Return each record word for word and omit the pictures.

Stored records
········
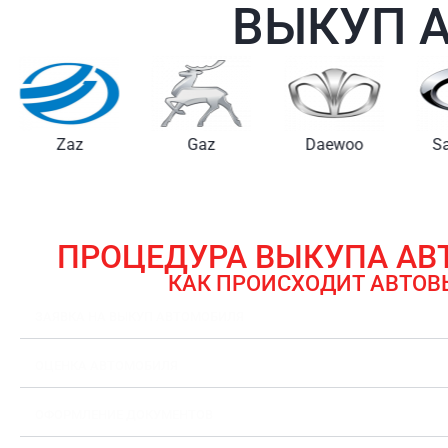
ВЫКУП 
Gaz
Daewoo
Samsung
ПРОЦЕДУРА ВЫКУПА А
КАК ПРОИСХОДИТ АВТОВ
ЗАЯВКА НА ВЫКУП АВТОМОБИЛЯ
ОЦЕНКА АВТОМОБИЛЯ
ОФОРМЛЕНИЕ ДОКУМЕНТОВ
········
Response box:
ВЫКУП 
Gaz
Daewoo
Samsung
ПРОЦЕДУРА ВЫКУПА А
КАК ПРОИСХОДИТ АВТОВ
ЗАЯВКА НА ВЫКУП АВТОМОБИЛЯ
ОЦЕНКА АВТОМОБИЛЯ
ОФОРМЛЕНИЕ ДОКУМЕНТОВ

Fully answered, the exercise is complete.